Dedicated notification manager is developed in order to summarize and prioritize the incoming events from all the patients assigned to a particular caregiver. Functions for date, user and type rearrangement and filtering help the caregivers to prioritize the most important cases.

3.4.3 Preferences

This application addresses the requirement for allowing the caregiver to select a customized set of most relevant parameters to be visualized. It will allow personalized view of the details provided from the: physical activity, daily activity type, environmental sensing, vital signs sensing.

Another important aspect available through the preferences settings is the adaptation of the patient treatment in terms of alarms and notifications thresholds readjustments. The functionality will be accessible only by the formal caregivers who will be authorized to determine the proper treatment models for the patients.

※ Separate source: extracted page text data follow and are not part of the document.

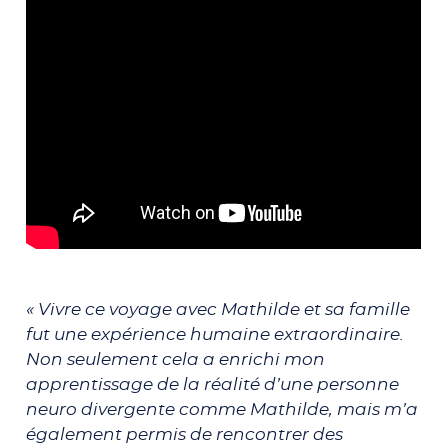
« Vivre ce voyage avec Mathilde et sa famille
fut une expérience humaine extraordinaire.
Non seulement cela a enrichi mon
apprentissage de la réalité d’une personne
neuro divergente comme Mathilde, mais m’a
également permis de rencontrer des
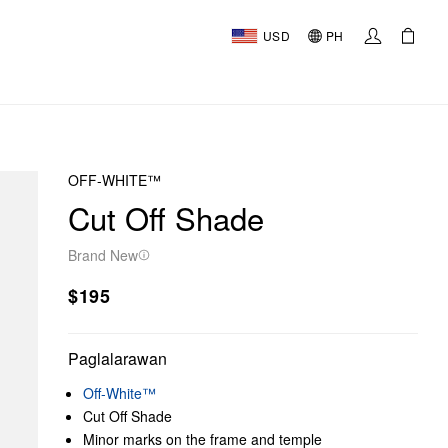
USD
PH
OFF-WHITE™
Cut Off Shade
Brand New
$195
Paglalarawan
Off-White™
Cut Off Shade
Minor marks on the frame and temple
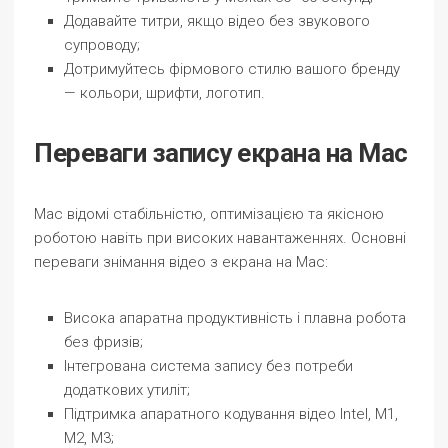
Додавайте титри, якщо відео без звукового
супроводу;
Дотримуйтесь фірмового стилю вашого бренду
— кольори, шрифти, логотип.
Переваги запису екрана на Mac
Mac відомі стабільністю, оптимізацією та якісною
роботою навіть при високих навантаженнях. Основні
переваги знімання відео з екрана на Mac:
Висока апаратна продуктивність і плавна робота
без фризів;
Інтегрована система запису без потреби
додаткових утиліт;
Підтримка апаратного кодування відео Intel, M1,
M2, M3;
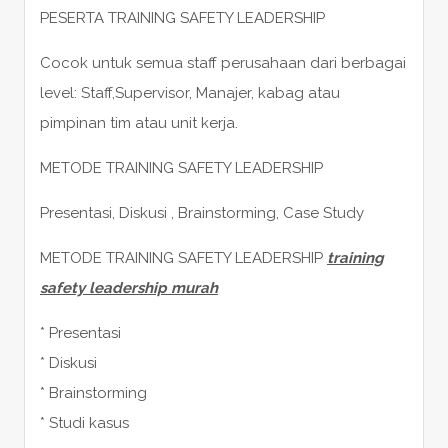
PESERTA TRAINING SAFETY LEADERSHIP
Cocok untuk semua staff perusahaan dari berbagai
level: Staff,Supervisor, Manajer, kabag atau
pimpinan tim atau unit kerja.
METODE TRAINING SAFETY LEADERSHIP
Presentasi, Diskusi , Brainstorming, Case Study
METODE TRAINING SAFETY LEADERSHIP
training
safety leadership murah
* Presentasi
* Diskusi
* Brainstorming
* Studi kasus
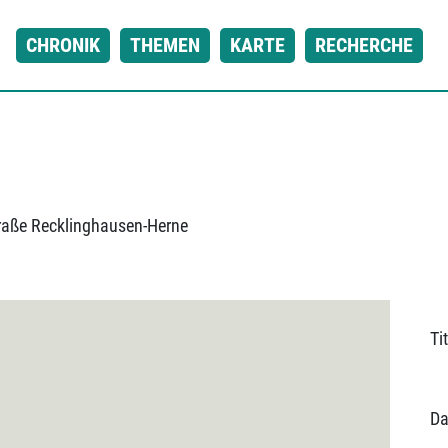
CHRONIK
THEMEN
KARTE
RECHERCHE
raße Recklinghausen-Herne
Tit
Da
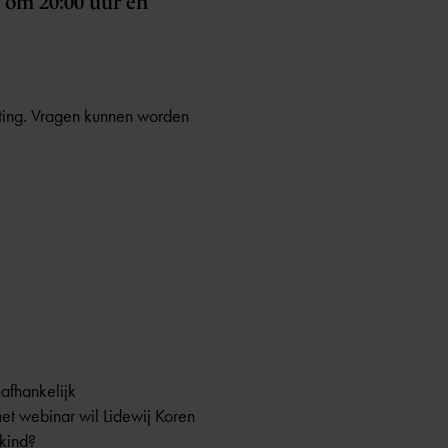
t om 20:00 uur en
loting. Vragen kunnen worden
afhankelijk
et webinar wil Lidewij Koren
 kind?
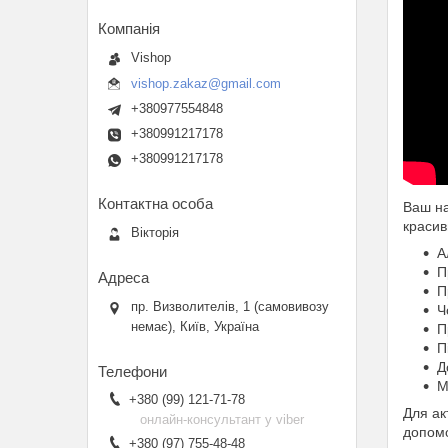
Vishop
vishop.zakaz@gmail.com
+380977554848
+380991217178
+380991217178
Ваш на
красив
Вікторія
А
П
П
пр. Визволителів, 1 (самовивозу
Ч
немає), Київ, Україна
П
П
Д
М
+380 (99) 121-71-78
Для ак
онлайн-консультант у viber
допомо
+380 (97) 755-48-48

4 Expected Outcome and Future Work

The eWALL platform is a paradigm of how ICT can contribute to the increased Quality of Life, eInclusion and independent living; thus minimizing costs for the National Health Systems. The novelty of eWALL, which is to create a Home Caring Environment, is based on the advanced sensing capabilities, combined with a high degree of personalization and intelligent decisions making, derived from an innovative SOA deployed in a cloud.

eWALL is currently under validation, that occurs in several countries in Europe, while in Denmark, Italy, Netherlands and Austria the platform will also be validated with real patients. For the purposes of validation, we are following a phased approach, where we will involve 40 patients per site, 20 suffering from COPD and 20 with MCI. These demonstration activities can result in valuable results, equivalent to large clinical trials and in any case they will provide adequate feedback and evidence about the impact of eWALL in their daily activities. Already, at this stage, the platform is under technical and partial user validation and the results are quite optimistic.

In the coming months the eWALL platform will be optimized with additional features following an agile, continuous integration approach and is expected to be stable and robust, to go through the ethical approval processes. On the same time, there are standardization and exploitation activities for the next stage of eWALL, which is the commercialization one. For that purpose the platform is structured in modular and scalable way, to allow multi-level business models of several actors, e.g. municipalities, insurance companies.